Jamyang Khyentse Wangpo
Jamyang Khyentse Wangpo (Tibetan: འཇམ་དབྱངས་མཁྱེན་བརྩེའི་དབང་པོ, 1820–1892), also known by his tertön title, Pema Ösel Dongak Lingpa, was a renowned teacher, scholar and tertön of 19th-century Tibet. He was a leading figure in the Rimé movement.
Having seen how the Gelug institutions pushed the other traditions into the corners of Tibet's cultural life, Jamyang Khyentse Wangpo and Jamgön Kongtrül Lodrö Thayé compiled together the teachings of the Sakya, Kagyu and Nyingma, including many near-extinct teachings, thus creating the Rimé movement. Without their collection and printing of rare works, the suppression of Buddhism by the Communists would have been much more final.
Jamyang Khyentse Wangpo was born in 1820 on the 5th day of the 6th month of the Iron Dragon year of the 14th Rabjung, in the region of Yaru Khyungchen Drak in the village of Taerlung in Derge, Kham. His father was Rinchen Namgyal, the secretary of the king of Derge belonging to the Nyö clan, and a descendant of Drikung Changchub Lingpa. His mother Sönam Tso was a daughter of Gerab Nyerchen Göntse of the Sogmotsang family, from a Mongol background.
At twelve, he was recognized by Thartse Khenchen Jampa Kunga Tendzin as the incarnation of Jampa Namkha Chimé, and was given the name Jamyang Khyentse Wangpo Kunga Tenpé Gyaltsen Palzangpo. At twenty-one, he received full ordination from Minling Khenchen Rigdzin Zangpo at Mindrolling Monastery.

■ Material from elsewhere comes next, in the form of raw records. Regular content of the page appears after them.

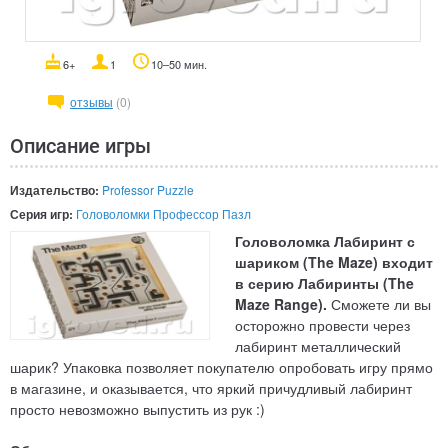
6+
1
10–50 мин.
отзывы
(0)
Описание игры
Издательство:
Professor Puzzle
Серия игр:
Головоломки Профессор Пазл
Головоломка Лабиринт с
шариком (The Maze) входит
в серию Лабиринты (The
Maze Range).
Сможете ли вы
осторожно провести через
лабиринт металлический
шарик? Упаковка позволяет покупателю опробовать игру прямо
в магазине, и оказывается, что яркий причудливый лабиринт
просто невозможно выпустить из рук :)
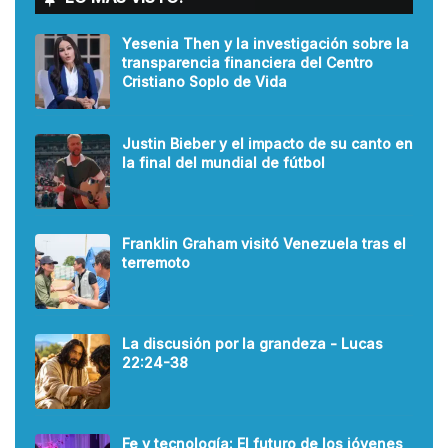
Yesenia Then y la investigación sobre la
transparencia financiera del Centro
Cristiano Soplo de Vida
Justin Bieber y el impacto de su canto en
la final del mundial de fútbol
Franklin Graham visitó Venezuela tras el
terremoto
La discusión por la grandeza - Lucas
22:24-38
Fe y tecnología: El futuro de los jóvenes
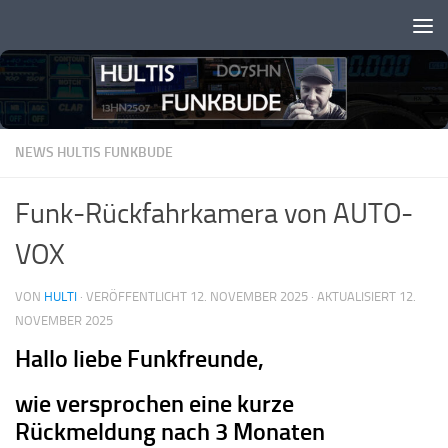
Zum Inhalt springen
NEWS HULTIS FUNKBUDE
Funk-Rückfahrkamera von AUTO-
VOX
VON
HULTI
· VERÖFFENTLICHT
12. NOVEMBER 2025
· AKTUALISIERT
12.
NOVEMBER 2025
Hallo liebe Funkfreunde,
wie versprochen eine kurze
Rückmeldung nach 3 Monaten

In all, he had more than one hundred and fifty teachers, who were masters from all four major Tibetan Buddhist schools from the regions of Ü and Tsang as well as Kham, including Minling Trichen Gyurme Sangye Kunga, Shechen Gyurme Thutob Namgyal, Sakyapa Dorje Rinchen and the khenpo brothers of Thartse, Ngorpa Thartsé Khenpo Jampa Kunga Tendzin (1776–1862) and Thartsé Pönlop Naljor Jampal Zangpo (b. 1789).
In time, his fame spread throughout Tibet and he became known by the name of Pema Ösel Dongak Lingpa, and renowned as a holder of the seven special transmissions (ka bab dün).
His many disciples included Jamgön Kongtrul, Jamgon Ju Mipham Gyatso, Dodrupchen Jikmé Tenpé Nyima, Orgyen Chokgyur Lingpa, Tertön Sogyal, Ayu Khandro and many other masters of the Nyingma school; the Sakya Trizin Tashi Rinchen, the fourth Zimwock Rinpoche of Nalendra Monastery, many of the khenpos of Ngor and many other masters of the Sakya tradition; the fourteenth and fifteenth Karmapas, the tenth and eleventh Tai Situpas, Taklungma Rinpoche and other holders of the Kagyü teachings; Könchok Tenpa Rabgyé, the Nomihan of Drakyab, Lithang Khenchen Jampa Phuntsok, Horkhang Sar Gyalwa and other geshes of the Gelug tradition, and also followers of the Bon tradition.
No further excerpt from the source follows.